Jim Crow is, thankfully, dead forever, John.
I know. But it took more than Brown v. Board to kill it. The states just ignored it. And that is exactly what they are doing with Heller. That was my point.
on the other hand, the states watch the feds ignore their laws, immigration comes to mind, and figure what the hell.
If by "ignore" you mean "actively challenge" then I guess immigration is a good example.
the feds ignore federal law and sue states that attempt to apply it on the basis of it being federal law. Sure, that makes sense.
I wouldn't give up Heller and McDonald for anything.
I wouldn't give them up to avoid a completely planned economy. I am fucking serious about that and I think if you think it through you would be too.
It just depends on your long-ball viewpoint, is all. I am thankful that despite overwhelming pressure in the 80s and 90s, the NRA and other like them refused to buckle to the worldwide call for a ban on guns.
I remember what it was like being in the Public Indoctrination System at that time and it was completely insane.
I think I would give up Heller because as a practical matter I think expansive federal power over commerce is more likely than a gun grab.
Heller is a close call. But Citizens isn't. That is why liberals bitch and moan so much more about Citizens than they do about Heller. They know they politically can't ban guns. But they really thought they had a shot at silencing their opponents.
does anyone honestly believe that there is a campaign finance law that will turn off the spigot? I don't see it. It's like commanding the oceans to rise or fall. Money will find its way into the process one way or another.
That wasn't the point of campaign finance law. There were two reasons behind it. First, make it impossible for average people to run for office by making the laws so complex only someone with the money to hire a lawyer can do it. That protects incumbents. Second, they wanted to make the law as arbitrary and vague as possible so they can use it to go after political opponents and trouble makers.
Lastly, they wanted to protect insiders and incumbents by limiting the amount any one person can give to a campaign. That means no one who doesn't already have a huge fund raising network can run for office. No more Eugen McCarthys getting a few rich guys to back him to go out and cause trouble for incumbents.
but that is not how it was presented, now was it? Of course, not. We heard all the puffery about taking special interest (whatever the hell that means anymore) out of politics, and the media steno pool dutifully took notes and regurgitated what the pols were saying.
The first aim, by the way, has largely succeeded. Absent high personal wealth or a rich benefactor, which pretty well kills "average", regular folks cannot run.
No. Absolutely not.
Think about it: even North Korea's government had to acknowledge the free market existing within its borders.
Again, though, through Heller and McDonald, states can still make it virtually impossible to get a gun., Furthermore, there are states that would probably never ban guns.

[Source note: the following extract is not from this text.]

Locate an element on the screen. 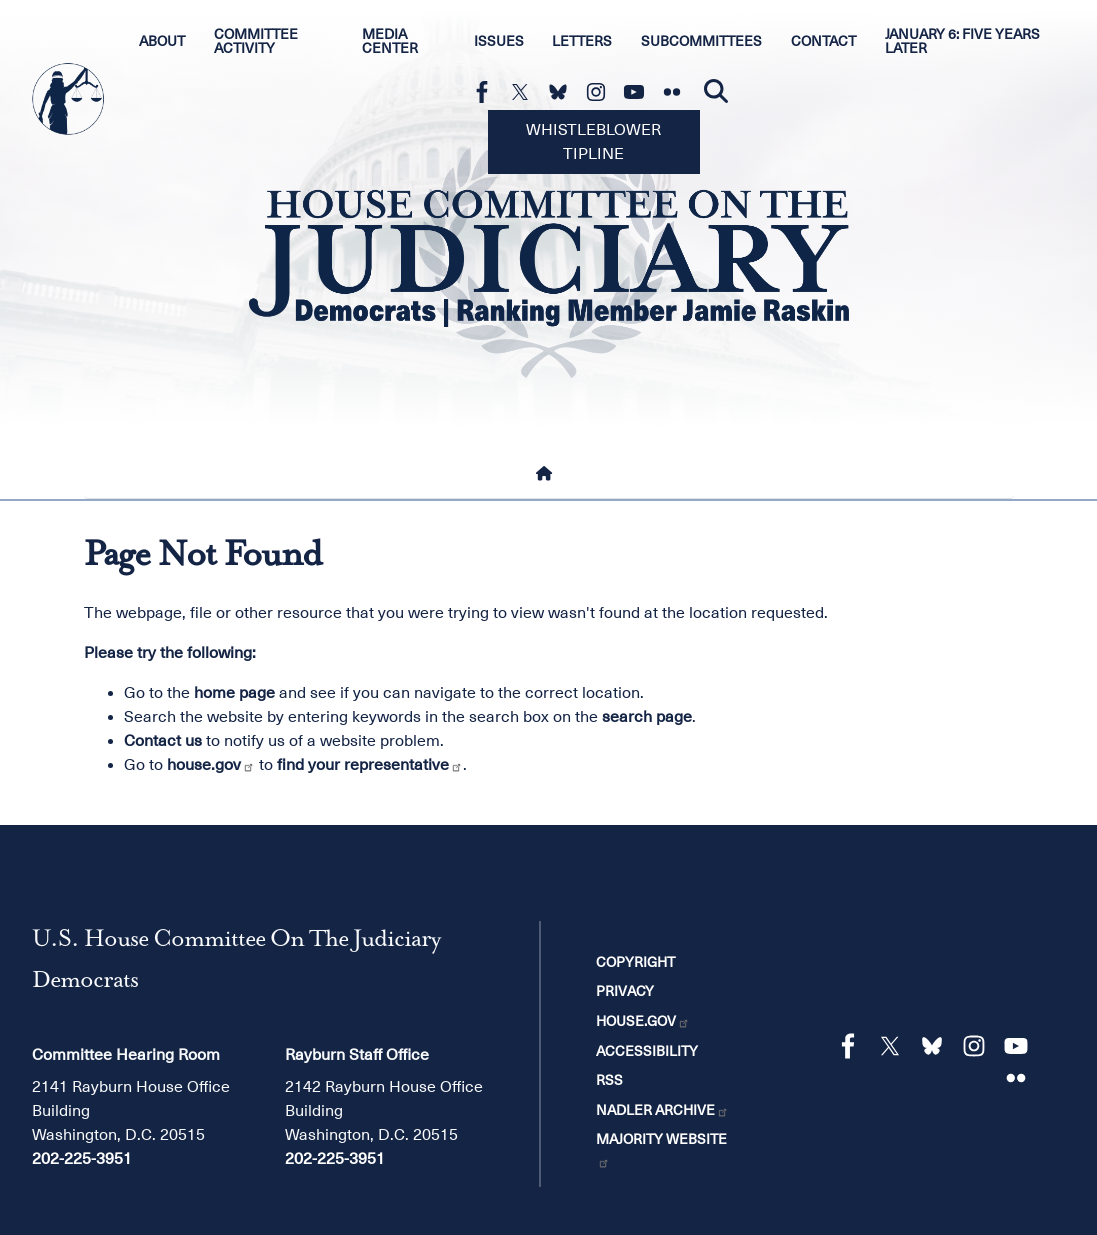 The image size is (1097, 1235). Issues [menuitem] is located at coordinates (499, 41).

That has yet to be determined. There hasn't been enough litigation yet to really define what reasonable restrictions are. Heller and McDonald really are analogous to Brown v. Board. The precedent is there. But that doesn't mean much without years of continued litigation to make it have an effect. At this point it could go either way.
Oh, I'm sure you'll still be given a "choice" between government approved options. I just think that it's been proven Americans as a whole are much more willing to go along with government expanding over economic matters than taking guns away.
A literal reading of the Constitution as amended would prohibit the government from even asking what race a person is on any government form.